A big part of emotional maturity is acknowledging how you feel, not just avoiding feelings because they are unpleasant. If you want to be serious about self improvement, then you need to be honest with yourself. There’s a good chance you will suck at something when you first start out, so it should be expected that you will occasionally feel embarrassed, frustrated, or angry. Try your best to accept these feeling, and then move on.
It helps during our “awkward phase” to try to imagine the bigger picture of success. It’s often a windy road with many hardships and failures. At times it can feel like we are going backwards, but that is all a part of long-term self improvement. Once we understand and prepare ourselves for a long-term commitment to our goals, we’ll find it easier to stay dedicated and focused, even when times are tough. Here is a nice illustration of what we think success looks like compared to how success often looks in the real world:
There is no substitute for practice and experience. The more you expose yourself to something, the more familiar and natural it will become. Repetition is the key to building new neural pathways in your brain. And the more you condition yourself toward certain thoughts and behaviors, the easier it will be to re-activate those pathways in the future. Aspiring baseball players often go into a batting cage to get their swing right. The more time they spend there, the more they build the brain pathways and muscle memory associated with hitting a pitch. All habits have an underlying structure in our nervous system which can be built through practice and experience. (Related Article: Mindfulness and Neuroplasticity.)

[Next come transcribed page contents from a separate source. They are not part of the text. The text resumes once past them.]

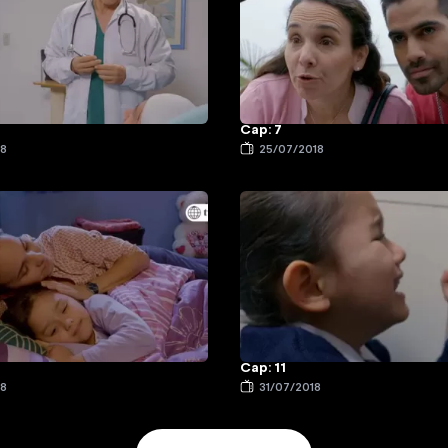
Cap: 7
18
25/07/2018
Cap: 11
18
31/07/2018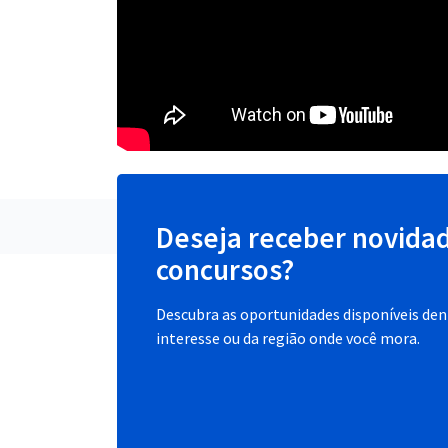
Deseja receber novida
concursos?
Descubra as oportunidades disponíveis dent
interesse ou da região onde você mora.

Upon reflection you may find that your goals aren’t aligned with what you really want. Maybe you only played baseball because your friends wanted you to, but the truth is there are other interests you find more important. Maybe the “awkward phase” of your self-improvement is actually a sign that you are pursuing goals that aren’t congruent with your core values. It can be a tough call to make, but sometimes you need to abandon a particular goal because you later find out it’s not for you. However, if you ask yourself “Is this what I really want?” and the answering is a resounding yes, then you’ll know in your heart this is what you should pursue.
To make any kind of self-improvement you have to be open to a new version of yourself. If you believe your personality is static and unchanging, then you’ll stay stuck in old ways. However, if you believe you’re always growing, then your actions will reflect an attitude more open to personal development. Attitude is important – sometimes it can create a self-fulfilling prophecy. If every time you go up to bat you say to yourself, “I’ll never get a hit,” then you’re going to sabotage yourself from performing to the best of your ability. (Related Article: Self-Talk Can Improve Sports Performance.)
During rough phases of our self-improvement, it can be very beneficial to interact with a mentor or role model. Research has shown mentoring programs can be effective across a wide range of domains including behavioral, social, emotional, and academic. Having a mentor improves your motivation and accountability. It can also be an important source of insight if your mentor relates to your troubles in a meaningful way. (Related Article: How We Find Motivation in Other People’s Struggles.)